Estes achados apontam para a necessidade de modelos teóricos que ampliem as noções de estresse e coping e contemplem os aspectos envolvidos no processo de adaptação familiar (ou não) a problemas crônicos de saúde em seus membros. Portanto, a eventual presença de estresse em irmãos de portadores de TGD será compreendida a partir de um modelo mais amplo que os tradicionais, isto é, ou cognitivo ou sistêmico, pois busca levar em consideração as transações entre esses processos intra e extra-familiares, especificamente na área da psicologia da saúde.

O meta-modelo de Adaptação Familiar à Doença Crônica3 proposto por Bradford (1997) surgiu a partir da experiência clínica do autor com as famílias de crianças com doença crônica e de sua constatação sobre a falta de articulação entre o conhecimento gerado pelas pesquisas e sua aplicação clínica. O foco de interesse do autor é a compreensão de fenômenos envolvidos nas condições potencialmente incapacitantes, sejam elas físicas ou mentais. Dessa forma, os aspectos psicossociais de uma determinada condição não são separados da sua dimensão biológica. O modelo preocupa-se em investigar tanto as peculiaridades de uma doença quanto às similaridades com outras condições, não desprezando os processos de desenvolvimento individuais e os do ciclo familiar. Bradford (1997) critica o uso indiscriminado e superficial dos conceitos utilizados em áreas mais amplas do conhecimento (saúde mental, desenvolvimento, personalidade), como, por exemplo, estresse, coping, adaptação, etc., sem a devida articulação com os processos familiares e o contexto de saúde.

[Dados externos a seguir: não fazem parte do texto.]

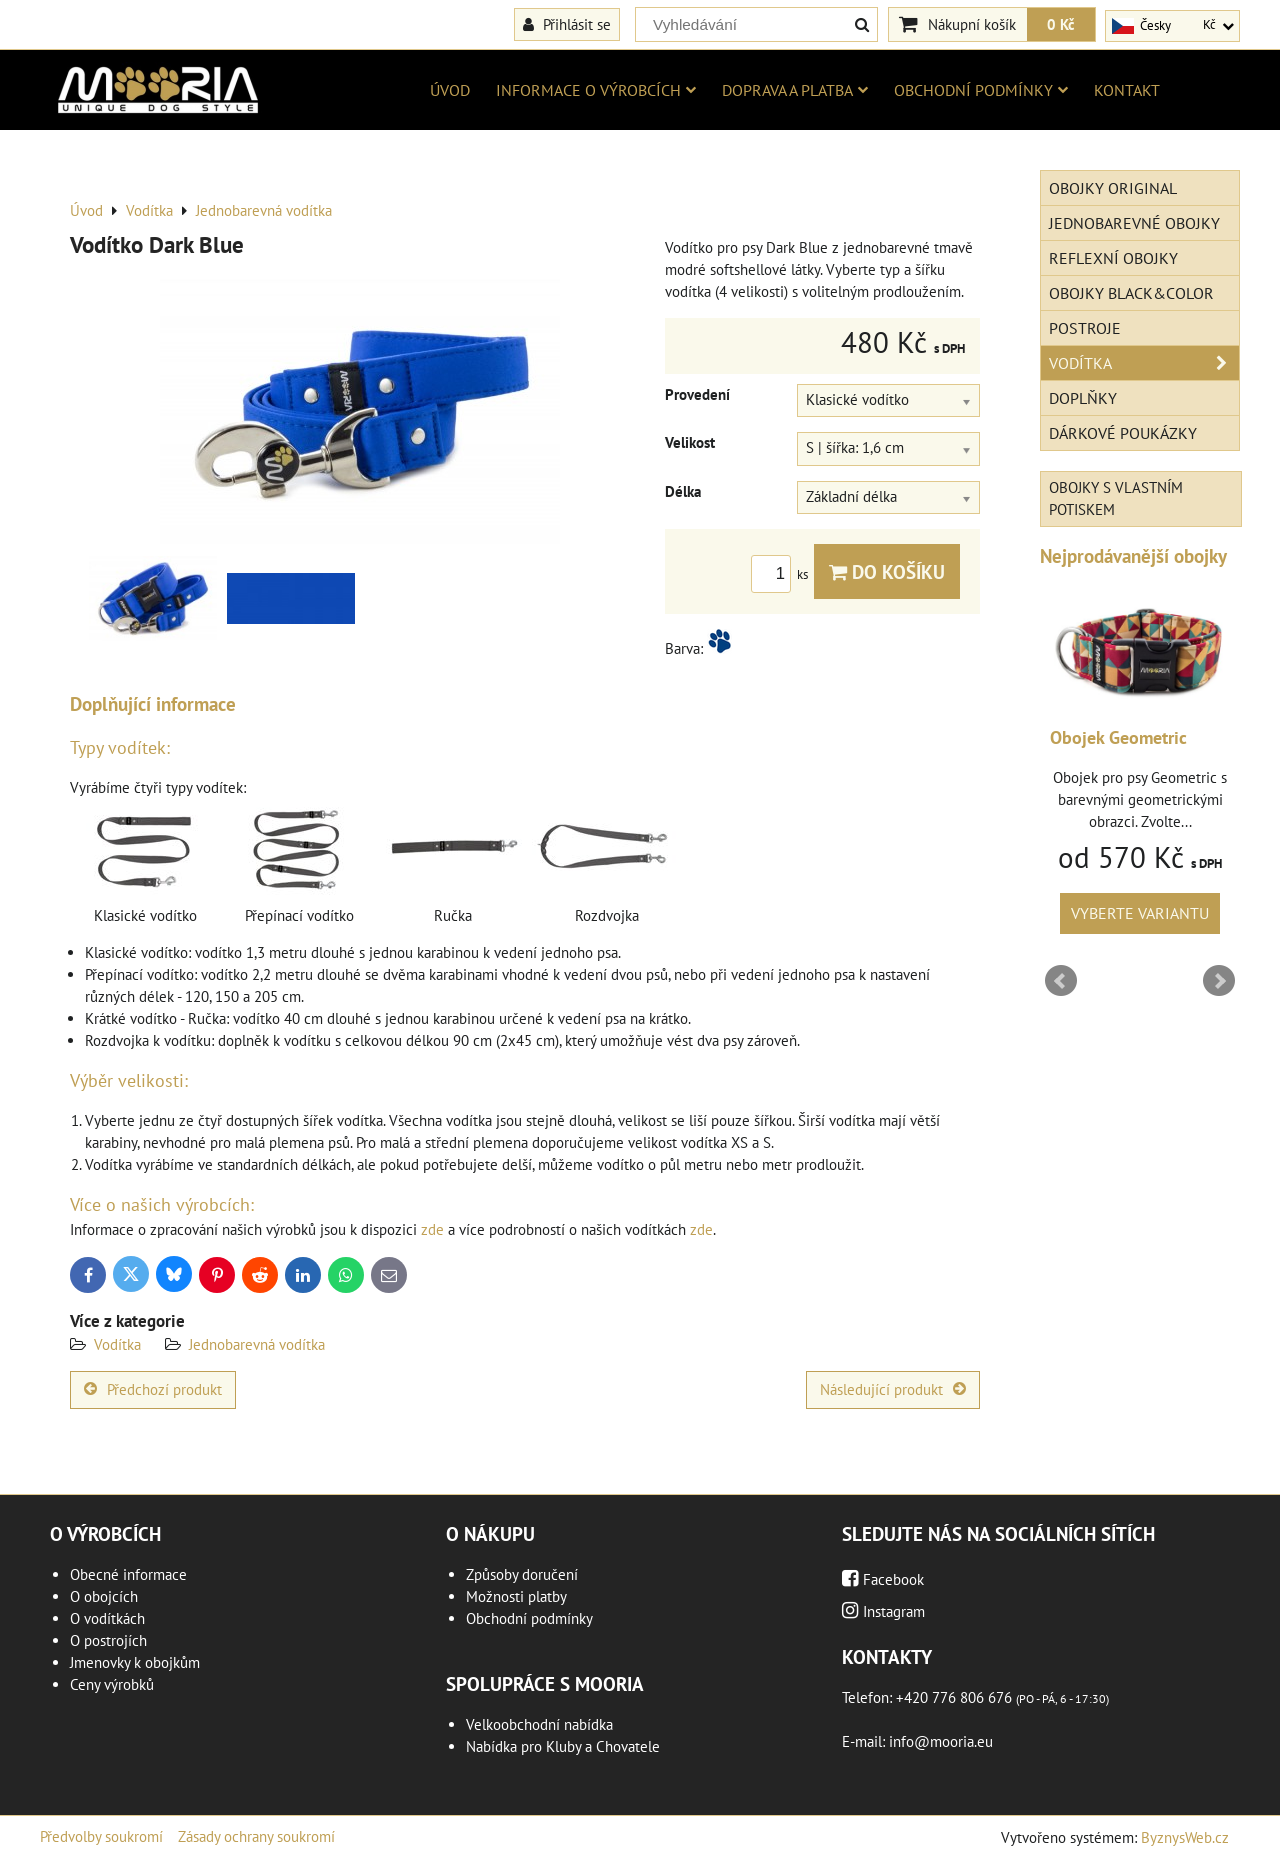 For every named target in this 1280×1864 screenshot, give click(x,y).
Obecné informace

Bradford (1997) integrou conceitos da teoria sistêmica (Minuchin, 1990) e de teorias cognitivas (Lazarus & Folkman, 1984; Moos & Shaefer, 1984; Pless & Pinkerton, 1975; Wallender, Feldman, & Varni, 1989), desenvolvendo um metamodelo sobre adaptação familiar a enfermidades crônicas. Esse autor propôs um modelo ancorado em quatro fatores que foram identificados em suas pesquisas na área da Psicologia da Saúde, como influenciando a adaptação familiar, que são: modos de funcionamento familiar, padrões de comunicação intra e extra-familiar, qualidade dos sistemas de saúde, e crenças sobre saúde. Ressaltou, ainda, a importância de se investigar as características individuais das crianças, os desafios impostos pela doença, as estratégias de coping e a rede de apoio social. Conforme o autor, não se pode afirmar que a presença de uma enfermidade, representa um evento inquestionavelmente adverso para a família. Diante desta situação, a família é confrontada com estressores que podem levar, ou não, ao desenvolvimento de estresse ou depressão, se não forem manejados adequadamente. Enfim, a presença de comprometimentos na saúde de qualquer membro na família demanda uma reorganização familiar, afetando cada um de seus componentes de diferentes modos, ao longo do ciclo vital. Partindo desse pressuposto, o objetivo deste estudo foi o de investigar a presença de indicadores de estresse e a qualidade das relações familiares em irmãos de indivíduo com e sem TGD.

 

Método

Participantes

Foram convidadas 64 crianças e adolescentes para participar do estudo, sendo que dois (um de cada grupo) não aceitaram, totalizando 62 crianças e adolescentes distribuídas em dois grupos, sendo o grupo 1 constituído de 32 irmãos de crianças com Transtornos Globais do Desenvolvimento, associado ou não a causas orgânicas, com idades entre 8 e 18 anos (média = 12,97; DP = 2,85) e o grupo 2 constituído de 30 irmãos de crianças com desenvolvimento típico, com idades entre 8 e 17 anos (média = 12,37; DP = 2,20). Em ambos os grupos, metade dos participantes era do sexo feminino e a outra metade do sexo masculino. A inclusão de um grupo controle serviu para controlar o possível efeito da fase do desenvolvimento (pré-adolescência e adolescência) dos participantes sobre o estresse infantil.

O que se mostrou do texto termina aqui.